__Goal of the exercise__.
Where in the records does the word "BugTesting" appear? Copy each line that holds it.

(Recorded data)

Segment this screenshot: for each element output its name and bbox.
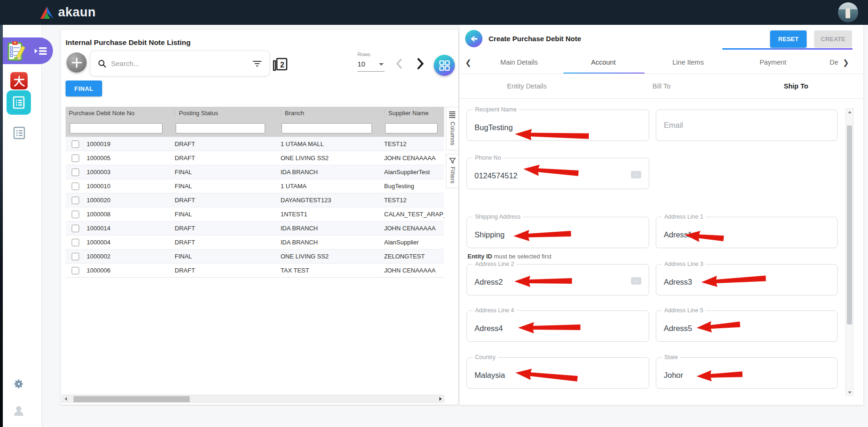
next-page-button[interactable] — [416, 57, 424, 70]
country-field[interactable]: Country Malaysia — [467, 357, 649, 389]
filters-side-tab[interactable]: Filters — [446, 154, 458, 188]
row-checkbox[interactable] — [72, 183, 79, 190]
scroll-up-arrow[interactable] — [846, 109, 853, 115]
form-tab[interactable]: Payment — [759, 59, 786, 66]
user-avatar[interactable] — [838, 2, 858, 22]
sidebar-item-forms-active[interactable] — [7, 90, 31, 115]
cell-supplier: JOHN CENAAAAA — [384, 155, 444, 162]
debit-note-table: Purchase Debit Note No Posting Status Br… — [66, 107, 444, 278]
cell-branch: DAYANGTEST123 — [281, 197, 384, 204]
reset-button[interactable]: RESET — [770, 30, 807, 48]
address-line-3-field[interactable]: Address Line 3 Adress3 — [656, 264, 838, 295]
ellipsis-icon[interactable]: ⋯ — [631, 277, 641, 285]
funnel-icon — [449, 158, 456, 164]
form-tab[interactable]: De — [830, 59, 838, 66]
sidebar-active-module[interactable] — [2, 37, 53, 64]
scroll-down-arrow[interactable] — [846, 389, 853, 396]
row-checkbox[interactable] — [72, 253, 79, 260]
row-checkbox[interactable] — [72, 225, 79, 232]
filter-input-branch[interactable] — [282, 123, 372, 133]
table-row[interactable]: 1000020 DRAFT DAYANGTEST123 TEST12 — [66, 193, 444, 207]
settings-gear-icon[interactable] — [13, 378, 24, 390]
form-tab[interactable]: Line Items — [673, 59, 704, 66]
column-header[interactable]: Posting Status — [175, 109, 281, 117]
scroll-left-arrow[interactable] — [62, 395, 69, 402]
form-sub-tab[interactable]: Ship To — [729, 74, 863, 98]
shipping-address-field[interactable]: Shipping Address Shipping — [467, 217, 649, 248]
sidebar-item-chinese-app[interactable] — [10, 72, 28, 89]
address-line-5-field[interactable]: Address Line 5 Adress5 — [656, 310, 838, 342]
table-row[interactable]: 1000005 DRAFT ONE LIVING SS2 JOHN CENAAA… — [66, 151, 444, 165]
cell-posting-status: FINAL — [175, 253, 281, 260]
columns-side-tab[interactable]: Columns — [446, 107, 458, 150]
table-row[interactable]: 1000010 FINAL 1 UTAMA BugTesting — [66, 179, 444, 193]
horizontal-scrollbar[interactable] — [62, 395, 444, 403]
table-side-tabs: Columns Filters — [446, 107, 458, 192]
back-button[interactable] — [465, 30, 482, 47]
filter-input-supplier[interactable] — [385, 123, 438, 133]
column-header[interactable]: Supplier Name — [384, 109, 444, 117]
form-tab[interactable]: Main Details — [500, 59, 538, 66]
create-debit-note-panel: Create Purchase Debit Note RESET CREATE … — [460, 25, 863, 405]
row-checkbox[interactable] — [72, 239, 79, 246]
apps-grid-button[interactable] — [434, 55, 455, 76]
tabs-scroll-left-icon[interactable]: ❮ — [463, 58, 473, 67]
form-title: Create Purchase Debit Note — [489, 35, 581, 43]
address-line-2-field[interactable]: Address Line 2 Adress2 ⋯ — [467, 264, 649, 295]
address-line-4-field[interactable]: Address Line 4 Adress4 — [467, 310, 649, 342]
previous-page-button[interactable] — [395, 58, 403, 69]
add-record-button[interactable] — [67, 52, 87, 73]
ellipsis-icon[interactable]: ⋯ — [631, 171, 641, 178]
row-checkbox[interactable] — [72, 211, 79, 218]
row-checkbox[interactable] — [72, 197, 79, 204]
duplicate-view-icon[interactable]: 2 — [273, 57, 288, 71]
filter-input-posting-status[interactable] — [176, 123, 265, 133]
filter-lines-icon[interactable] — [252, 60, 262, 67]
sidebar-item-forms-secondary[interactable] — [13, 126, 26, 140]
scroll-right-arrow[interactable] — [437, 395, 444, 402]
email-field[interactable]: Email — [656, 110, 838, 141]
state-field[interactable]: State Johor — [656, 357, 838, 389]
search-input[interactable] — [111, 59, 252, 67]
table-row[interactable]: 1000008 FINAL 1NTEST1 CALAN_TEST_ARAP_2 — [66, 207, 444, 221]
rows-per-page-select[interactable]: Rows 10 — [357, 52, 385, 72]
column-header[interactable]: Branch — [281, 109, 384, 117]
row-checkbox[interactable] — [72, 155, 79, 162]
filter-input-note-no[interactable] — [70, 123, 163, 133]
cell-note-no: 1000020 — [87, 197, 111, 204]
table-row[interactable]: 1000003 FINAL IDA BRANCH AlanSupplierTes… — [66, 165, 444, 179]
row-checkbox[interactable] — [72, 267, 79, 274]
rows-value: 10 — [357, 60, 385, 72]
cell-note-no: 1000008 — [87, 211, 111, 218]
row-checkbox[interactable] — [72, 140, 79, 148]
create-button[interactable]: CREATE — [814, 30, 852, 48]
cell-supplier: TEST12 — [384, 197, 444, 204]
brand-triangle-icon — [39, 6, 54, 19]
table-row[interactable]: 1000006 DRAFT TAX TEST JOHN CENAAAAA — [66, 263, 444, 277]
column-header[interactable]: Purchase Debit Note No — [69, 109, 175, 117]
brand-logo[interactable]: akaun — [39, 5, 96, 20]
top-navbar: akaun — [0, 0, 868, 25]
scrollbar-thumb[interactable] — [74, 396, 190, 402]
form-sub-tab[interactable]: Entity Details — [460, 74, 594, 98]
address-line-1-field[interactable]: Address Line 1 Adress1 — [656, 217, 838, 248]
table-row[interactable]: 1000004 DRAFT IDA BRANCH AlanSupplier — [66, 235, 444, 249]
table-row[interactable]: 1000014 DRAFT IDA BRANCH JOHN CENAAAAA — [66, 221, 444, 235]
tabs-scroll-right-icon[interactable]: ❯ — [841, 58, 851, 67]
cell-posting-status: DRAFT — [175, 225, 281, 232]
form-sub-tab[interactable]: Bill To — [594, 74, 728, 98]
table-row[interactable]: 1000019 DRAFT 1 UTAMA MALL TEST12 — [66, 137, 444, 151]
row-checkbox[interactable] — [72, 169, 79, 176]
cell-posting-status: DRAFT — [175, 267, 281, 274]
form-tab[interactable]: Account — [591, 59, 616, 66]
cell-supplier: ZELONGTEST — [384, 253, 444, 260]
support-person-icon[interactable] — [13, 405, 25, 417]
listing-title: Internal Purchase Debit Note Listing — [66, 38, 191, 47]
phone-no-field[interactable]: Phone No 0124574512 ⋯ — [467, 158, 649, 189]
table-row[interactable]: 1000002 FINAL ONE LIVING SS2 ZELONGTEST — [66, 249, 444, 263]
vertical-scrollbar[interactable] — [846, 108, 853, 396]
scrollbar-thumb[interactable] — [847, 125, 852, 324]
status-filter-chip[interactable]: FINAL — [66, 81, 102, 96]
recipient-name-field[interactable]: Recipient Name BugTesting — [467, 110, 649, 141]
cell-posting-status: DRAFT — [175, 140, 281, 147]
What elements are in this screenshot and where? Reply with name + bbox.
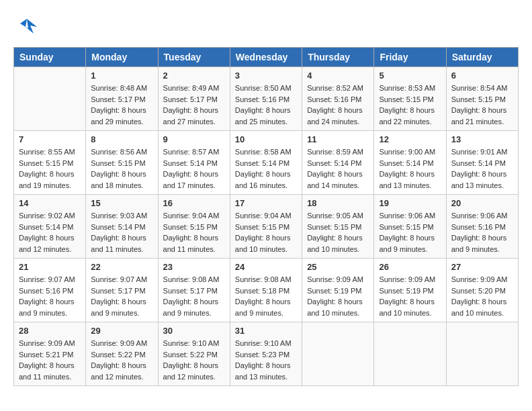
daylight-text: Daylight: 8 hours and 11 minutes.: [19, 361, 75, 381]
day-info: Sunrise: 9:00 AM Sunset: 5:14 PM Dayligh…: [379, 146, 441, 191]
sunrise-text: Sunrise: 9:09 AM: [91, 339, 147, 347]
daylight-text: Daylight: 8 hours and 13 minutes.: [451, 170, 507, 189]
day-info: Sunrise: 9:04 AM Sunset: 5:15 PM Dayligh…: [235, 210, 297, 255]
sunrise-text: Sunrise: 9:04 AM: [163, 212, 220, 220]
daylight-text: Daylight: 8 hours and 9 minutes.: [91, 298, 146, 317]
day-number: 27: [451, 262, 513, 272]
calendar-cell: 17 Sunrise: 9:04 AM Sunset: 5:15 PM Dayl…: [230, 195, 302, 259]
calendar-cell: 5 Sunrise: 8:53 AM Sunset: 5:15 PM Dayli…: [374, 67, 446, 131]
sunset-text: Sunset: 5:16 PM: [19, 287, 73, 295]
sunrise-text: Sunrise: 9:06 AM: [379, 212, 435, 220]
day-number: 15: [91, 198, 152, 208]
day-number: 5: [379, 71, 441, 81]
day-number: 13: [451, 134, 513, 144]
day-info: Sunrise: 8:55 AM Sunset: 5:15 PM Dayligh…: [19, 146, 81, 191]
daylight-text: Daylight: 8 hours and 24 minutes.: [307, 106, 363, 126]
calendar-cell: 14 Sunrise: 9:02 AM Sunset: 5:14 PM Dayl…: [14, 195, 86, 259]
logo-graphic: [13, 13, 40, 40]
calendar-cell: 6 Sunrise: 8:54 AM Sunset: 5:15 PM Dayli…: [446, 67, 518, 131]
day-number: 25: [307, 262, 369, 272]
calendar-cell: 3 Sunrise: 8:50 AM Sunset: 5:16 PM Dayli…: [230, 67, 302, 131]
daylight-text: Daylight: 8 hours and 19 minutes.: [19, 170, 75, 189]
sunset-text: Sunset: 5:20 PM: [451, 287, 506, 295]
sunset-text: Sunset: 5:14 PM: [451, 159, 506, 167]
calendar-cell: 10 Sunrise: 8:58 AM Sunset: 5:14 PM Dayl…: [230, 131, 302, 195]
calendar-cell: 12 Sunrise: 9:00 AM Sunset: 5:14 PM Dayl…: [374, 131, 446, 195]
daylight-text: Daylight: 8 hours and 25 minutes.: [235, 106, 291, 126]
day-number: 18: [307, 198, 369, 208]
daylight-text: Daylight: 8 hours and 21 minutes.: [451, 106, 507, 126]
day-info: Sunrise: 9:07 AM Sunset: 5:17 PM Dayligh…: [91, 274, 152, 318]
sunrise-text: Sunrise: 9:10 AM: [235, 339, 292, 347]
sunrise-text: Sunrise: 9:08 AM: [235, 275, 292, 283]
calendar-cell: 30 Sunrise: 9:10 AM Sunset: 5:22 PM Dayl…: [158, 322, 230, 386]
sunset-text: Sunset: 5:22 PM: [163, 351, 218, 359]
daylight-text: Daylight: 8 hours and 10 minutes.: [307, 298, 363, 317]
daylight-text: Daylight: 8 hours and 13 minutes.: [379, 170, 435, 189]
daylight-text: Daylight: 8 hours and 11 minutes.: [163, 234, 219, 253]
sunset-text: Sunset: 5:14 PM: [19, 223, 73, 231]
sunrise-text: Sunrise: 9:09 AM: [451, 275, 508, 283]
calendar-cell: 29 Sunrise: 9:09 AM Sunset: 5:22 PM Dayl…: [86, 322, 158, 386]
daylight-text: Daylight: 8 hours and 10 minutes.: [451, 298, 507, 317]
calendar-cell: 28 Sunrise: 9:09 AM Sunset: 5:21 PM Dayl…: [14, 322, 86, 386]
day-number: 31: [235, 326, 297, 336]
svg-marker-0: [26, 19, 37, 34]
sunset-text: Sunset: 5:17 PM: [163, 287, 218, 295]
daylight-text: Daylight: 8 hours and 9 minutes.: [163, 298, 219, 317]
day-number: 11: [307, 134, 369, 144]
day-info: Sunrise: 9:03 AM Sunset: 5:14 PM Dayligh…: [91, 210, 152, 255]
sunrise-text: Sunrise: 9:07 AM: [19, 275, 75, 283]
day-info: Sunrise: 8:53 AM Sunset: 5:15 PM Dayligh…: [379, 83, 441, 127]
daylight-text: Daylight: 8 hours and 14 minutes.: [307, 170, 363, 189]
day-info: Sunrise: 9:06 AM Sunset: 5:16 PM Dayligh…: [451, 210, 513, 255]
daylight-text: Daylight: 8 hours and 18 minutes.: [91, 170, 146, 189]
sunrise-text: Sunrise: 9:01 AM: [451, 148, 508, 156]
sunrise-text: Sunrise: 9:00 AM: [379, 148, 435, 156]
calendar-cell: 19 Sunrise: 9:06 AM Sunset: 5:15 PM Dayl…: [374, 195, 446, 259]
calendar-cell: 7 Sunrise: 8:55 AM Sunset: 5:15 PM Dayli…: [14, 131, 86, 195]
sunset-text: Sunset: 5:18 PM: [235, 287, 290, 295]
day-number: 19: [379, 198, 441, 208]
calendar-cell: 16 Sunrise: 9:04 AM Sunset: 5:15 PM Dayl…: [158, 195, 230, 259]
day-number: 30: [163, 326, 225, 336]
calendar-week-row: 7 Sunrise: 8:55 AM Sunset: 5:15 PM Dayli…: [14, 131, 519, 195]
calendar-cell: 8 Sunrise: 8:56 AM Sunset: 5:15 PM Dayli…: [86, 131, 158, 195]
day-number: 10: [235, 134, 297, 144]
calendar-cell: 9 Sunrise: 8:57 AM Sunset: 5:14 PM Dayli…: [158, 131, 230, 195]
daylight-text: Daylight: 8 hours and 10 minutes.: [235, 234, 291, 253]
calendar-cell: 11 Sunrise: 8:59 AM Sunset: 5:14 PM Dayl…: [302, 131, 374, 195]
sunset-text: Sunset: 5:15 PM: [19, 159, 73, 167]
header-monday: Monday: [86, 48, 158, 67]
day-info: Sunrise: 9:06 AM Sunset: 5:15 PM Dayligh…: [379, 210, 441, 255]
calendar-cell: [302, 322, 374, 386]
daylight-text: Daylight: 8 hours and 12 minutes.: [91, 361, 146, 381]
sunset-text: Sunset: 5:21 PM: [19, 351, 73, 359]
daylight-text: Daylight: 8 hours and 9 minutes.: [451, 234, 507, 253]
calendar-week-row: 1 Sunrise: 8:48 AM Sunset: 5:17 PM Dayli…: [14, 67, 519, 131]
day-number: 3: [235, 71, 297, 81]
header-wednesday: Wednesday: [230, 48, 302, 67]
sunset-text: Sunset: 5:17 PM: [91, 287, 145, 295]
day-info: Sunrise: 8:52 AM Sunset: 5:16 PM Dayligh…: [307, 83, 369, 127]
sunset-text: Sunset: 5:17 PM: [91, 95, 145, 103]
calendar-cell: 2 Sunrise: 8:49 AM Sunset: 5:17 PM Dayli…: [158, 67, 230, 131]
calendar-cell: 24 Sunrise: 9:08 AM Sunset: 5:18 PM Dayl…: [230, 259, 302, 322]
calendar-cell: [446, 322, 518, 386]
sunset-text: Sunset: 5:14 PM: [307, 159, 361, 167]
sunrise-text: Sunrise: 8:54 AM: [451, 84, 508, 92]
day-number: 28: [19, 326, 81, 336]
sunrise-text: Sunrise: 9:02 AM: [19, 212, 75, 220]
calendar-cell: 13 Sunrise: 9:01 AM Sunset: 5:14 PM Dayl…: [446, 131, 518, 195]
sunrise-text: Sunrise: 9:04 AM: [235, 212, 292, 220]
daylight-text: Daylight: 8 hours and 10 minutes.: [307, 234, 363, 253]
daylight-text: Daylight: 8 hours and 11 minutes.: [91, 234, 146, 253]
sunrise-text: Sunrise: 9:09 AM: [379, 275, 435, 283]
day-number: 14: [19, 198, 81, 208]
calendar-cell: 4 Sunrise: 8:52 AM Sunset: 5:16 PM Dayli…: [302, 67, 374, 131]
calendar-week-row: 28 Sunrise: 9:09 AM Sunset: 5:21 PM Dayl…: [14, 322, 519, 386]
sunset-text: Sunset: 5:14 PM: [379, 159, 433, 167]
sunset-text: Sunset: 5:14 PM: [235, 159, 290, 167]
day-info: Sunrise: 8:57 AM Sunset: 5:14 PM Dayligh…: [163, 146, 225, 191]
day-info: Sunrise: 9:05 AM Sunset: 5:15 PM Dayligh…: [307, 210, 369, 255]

__The completed task__.
table-row[interactable]: 1000010 FINAL 1 UTAMA BugTesting — [66, 179, 444, 193]
recipient-name-field[interactable]: Recipient Name BugTesting — [467, 110, 649, 141]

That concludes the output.